Tu és a ilha para além do mar,

Tu és o fogo que arde em minh'alma, 

Tu és a promessa de um amanhã.

É assim que eu me sinto por ti.

No dia em que me olhaste nos olhos

Algo em mim fundo bateu,

Como um dique que se abriu

 E tudo de mim fluiu.

A barragem, que durara toda a minha vida,

que continha a minha humanidade,  a ser construída, 

foi rachada e destruída por ti, por um levantar de sobrolho, 

enchendo-me de sensações estranhas e sentimentos contraditórios,

 Apaixonava-me pela primeira vez. A mim, novos territórios,

por ti; só de me teres olhado nos olhos. 

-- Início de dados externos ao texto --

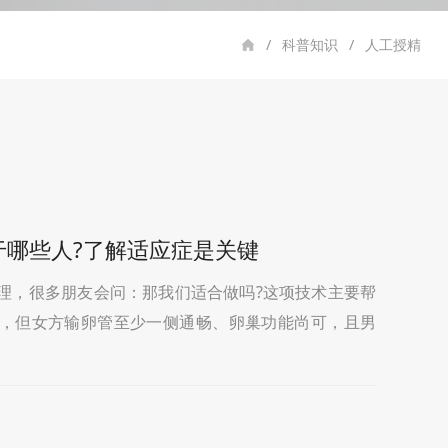
/
科普知识
/
人工授精
用于哪些人?了解适应症是关键
理，很多朋友会问：那我们适合做吗?这项技术主要帮
，但女方输卵管至少一侧通畅、卵巢功能尚可，且男
夫妇。具体来说，主要适用于以下几类情况：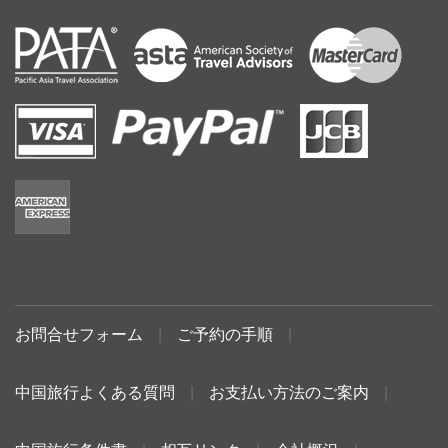
お問合せフォーム
|
ご予約の手順
|
中国旅行よくある質問
|
お支払い方法のご案内
|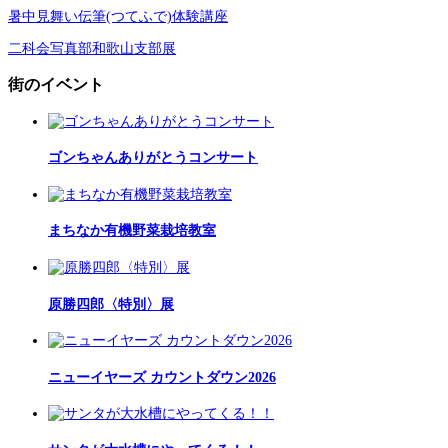
暑中見舞い伝筆(つてふで)体験講座
二科会写真部和歌山支部展
街のイベント
ゴンちゃんありがとうコンサート
まちなか有機野菜栽培教室
原勝四郎〈特別〉展
ニューイヤーズ カウントダウン2026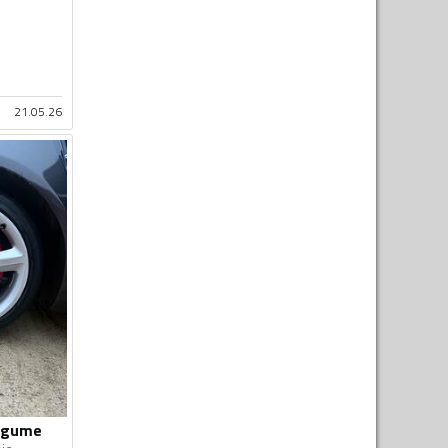
21.05.26
e gume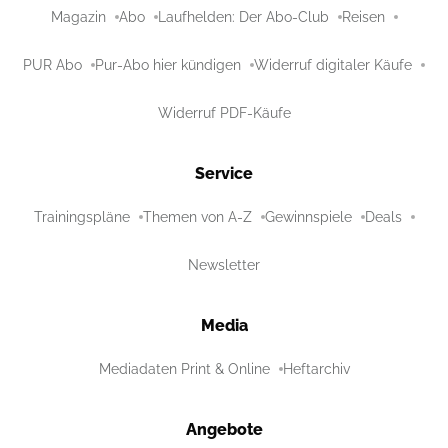
Magazin
Abo
Laufhelden: Der Abo-Club
Reisen
PUR Abo
Pur-Abo hier kündigen
Widerruf digitaler Käufe
Widerruf PDF-Käufe
Service
Trainingspläne
Themen von A-Z
Gewinnspiele
Deals
Newsletter
Media
Mediadaten Print & Online
Heftarchiv
Angebote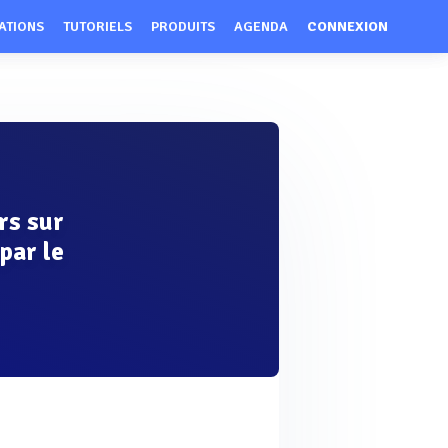
ATIONS
TUTORIELS
PRODUITS
AGENDA
CONNEXION
.
ers sur
par le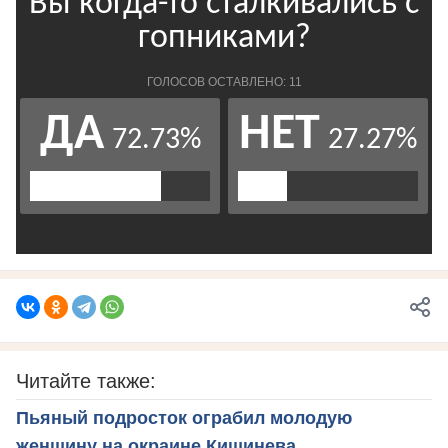
Читайте также:
Пьяный подросток ограбил молодую
женщину на окраине Кишинева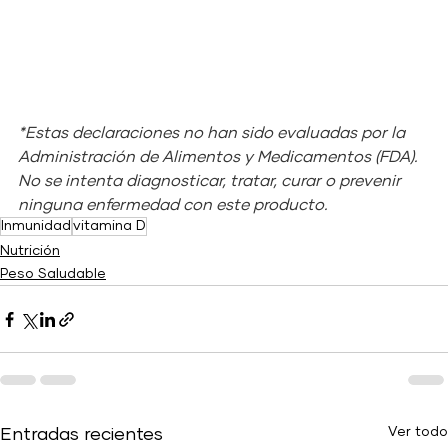
*Estas declaraciones no han sido evaluadas por la 
Administración de Alimentos y Medicamentos (FDA). 
No se intenta diagnosticar, tratar, curar o prevenir 
ninguna enfermedad con este producto.
Inmunidad
vitamina D
Nutrición
Peso Saludable
Ver todo
Entradas recientes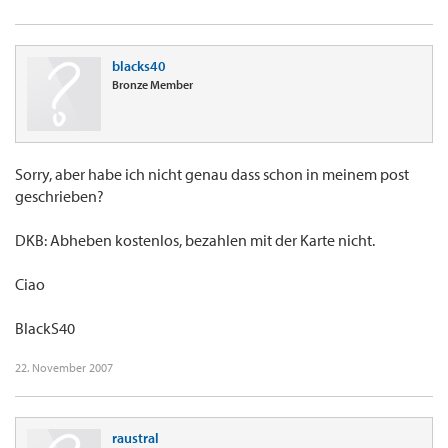
blacks40
Bronze Member
Sorry, aber habe ich nicht genau dass schon in meinem post
geschrieben?
DKB: Abheben kostenlos, bezahlen mit der Karte nicht.
Ciao
BlackS40
22. November 2007
raustral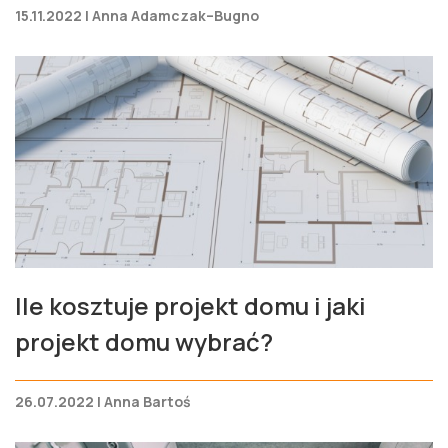
15.11.2022 | Anna Adamczak–Bugno
Ile kosztuje projekt domu i jaki
projekt domu wybrać?
26.07.2022 | Anna Bartoś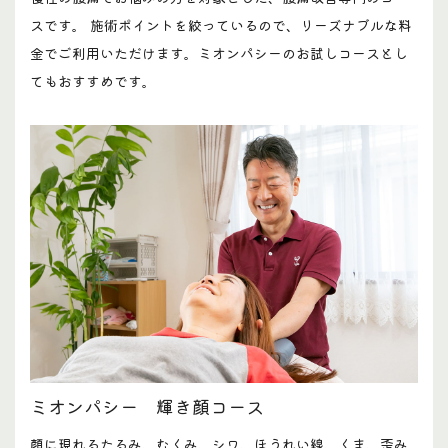
スです。 施術ポイントを絞っているので、リーズナブルな料
金でご利用いただけます。ミオンパシーのお試しコースとし
てもおすすめです。
ミオンパシー 輝き顔コース
顔に現れるたるみ、むくみ、シワ、ほうれい線、くま、歪み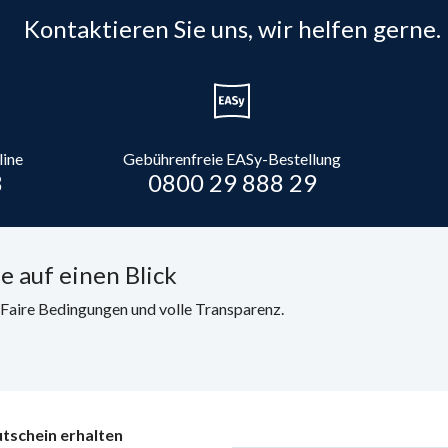
Kontaktieren Sie uns, wir helfen gerne.
line
Gebührenfreie EASy-Bestellung
8
0800 29 888 29
e auf einen Blick
. Faire Bedingungen und volle Transparenz.
tschein erhalten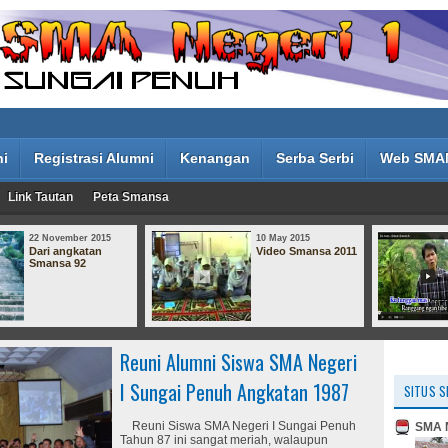
ni
Registrasi Alumni
Kenangan
Serba Serbi
Web SMA
Link Tautan
Peta Smansa
10 May 2015
09 May 2015
Video Smansa 2011
Zal Anen : Bideuk
Bureuk
Reuni Alumni Siswa SMA Negeri
I Sungai Penuh Angkatan 1987
SITUS S
Reuni Siswa SMA Negeri I Sungai Penuh
SMA N
Tahun 87 ini sangat meriah, walaupun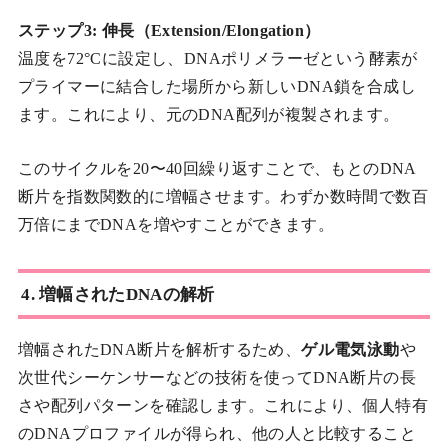
ステップ3: 伸長（Extension/Elongation）
温度を72°Cに設定し、DNAポリメラーゼという酵素が
プライマーに結合した場所から新しいDNA鎖を合成し
ます。これにより、元のDNA配列が複製されます。
このサイクルを20〜40回繰り返すことで、もとのDNA
断片を指数関数的に増幅させます。わずか数時間で数百
万倍にまでDNAを増やすことができます。
4. 増幅されたDNAの解析
増幅されたDNA断片を解析するため、
ゲル電気泳動
や
次世代シーケンサーなどの技術を使ってDNA断片の長
さや配列パターンを確認します。これにより、個人特有
のDNAプロファイルが得られ、他の人と比較すること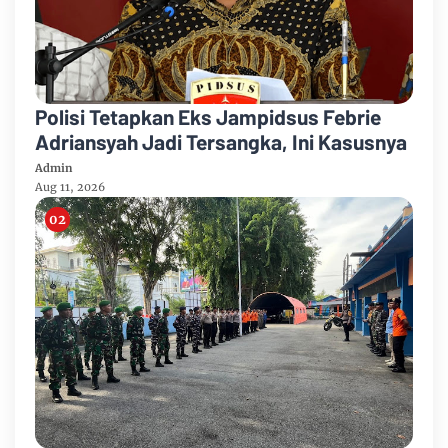
Polisi Tetapkan Eks Jampidsus Febrie
Adriansyah Jadi Tersangka, Ini Kasusnya
Admin
Aug 11, 2026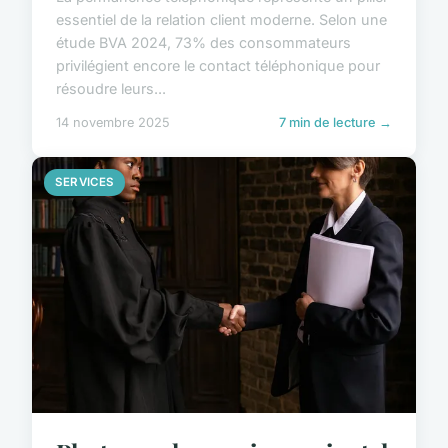
essentiel de la relation client moderne. Selon une
étude BVA 2024, 73% des consommateurs
privilégient encore le contact téléphonique pour
résoudre leurs...
14 novembre 2025
7 min de lecture →
SERVICES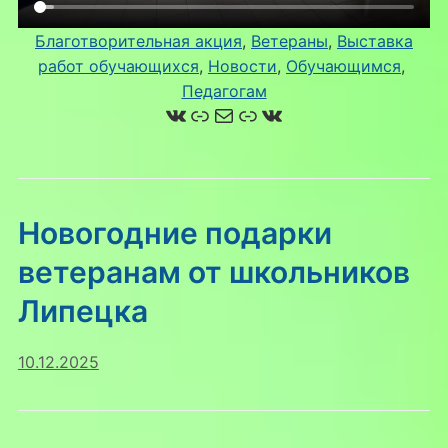
Благотворительная акция
, 
Ветераны
, 
Выставка
работ обучающихся
, 
Новости
, 
Обучающимся
, 
Педагогам
ВКонтакте
Ссылка
Почта
Ссылка
ВКонтакте
Новогодние подарки
ветеранам от школьников
Липецка
10.12.2025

Foi um olhar intenso que a minha espinha agitou,

Um olhar que me quebrou por dentro e me reconstruiu,

 que me pareceu durar  para sempre mas o meu relógio me mentiu

e disse-me que que nem a um segundo chegou. 

Desde então, qualquer avistamento teu pela parte minha

impede-me de respirar e ser percorrido por suores frios. 

Amigos me picam pelas minhas reações à tua presença,

mas são eles quem estão cegos e não vêem a obra-prima

tão única e tão especial com que Deus nos abençoou. 

Azeviches que o mundo vêem,

 escuros como a própria noite, 

brilhantes como Orion no céu 

misteriosos como a amálgama de cores

 no sempre mutável universo. 

Muito terão visto, 

por muito terão passado, 

quantas paisagens, quanto esplendor. 

Uma vida, 

a sua, a dos outros, 

tudo isto foi visto e feito registo, 

quer na mente desperta ou adormecida, 

informação mais tarde acessível 

através de memórias ou pensamentos, 

agradáveis ou duros. 

Verão eles no seu reflexo o mundo que eu vejo?

As notas movem-se ao som 

do canto da água do ribeiro, 

do vento elevando os sonhos, 

do primeiro floco de neve a cair.

 Com tal melodia 

enchem-se os espíritos, 

suspendem-se as vontades, 

erguem-se os ouvidos 

E aquietam-se as almas. 

Pendurados nestas colcheias 

vão os argumentos e as ideias. 

Sustenha-se as respirações. 

Ninguém deve perder a simbiose entre

o barulho do ar a existir e o som profundo do teu ventre. 

Hesita-se um momento, coça-se a orelha 

durante meros segundos e confundem-se as harmonias. 

Ouvirão teus ouvidos a melodia que eu oiço?

Houstonias leves e suaves assim ficam, 

quando a melodia cessa, quedas mas irrequietas,

rapidamente se estendem, alargam, 

até em crescentes se transformarem, 

brancos e curvos, humildes e honestos,

únicos a cada virar de Lua, 

porém causando-me euforia,

 com o simples puxar de linhas. 

Ou, pelo contrário, podem murchar,

 e aí perde-se muito, imenso, demais, até,

 pois um cair de pétalas não significa o cair de pétalas por si só,

 mas sim todo o sofrimento que o terá causado. 

De longe, vendo as pétalas cairem,

 uma por uma, rasgo pele e músculo, quebro osso e tendão,

castigado por nada fazer para as ressuscitar, 

para lhes dar a sua força vital merecida.

Assim,

 recebendo e transmitindo, fazes tua vida, 

talvez simples, aos teus olhos, talvez normal,

mas também única, 

pois cada estrela apagada, 

cada falha de cadência na melodia, 

cada sorriso quebrado
é me sentido como se a mim me apunhalassem,

 não no corpo, que com esse bem podia,

 mas na alma, onde a maior dor se sentiria. 

Cada ausência, 

cada dia sem o avistamento da corça 

dourada, leve, gentil e decidida,

faz-me nulo e barulhento, cinzento e rochoso.

Assim, 

quero que saibas que não és despercebido,

que há quem encontrou uma beleza extrema em ti.

 Dizem que estar apaixonado é estar vulnerável.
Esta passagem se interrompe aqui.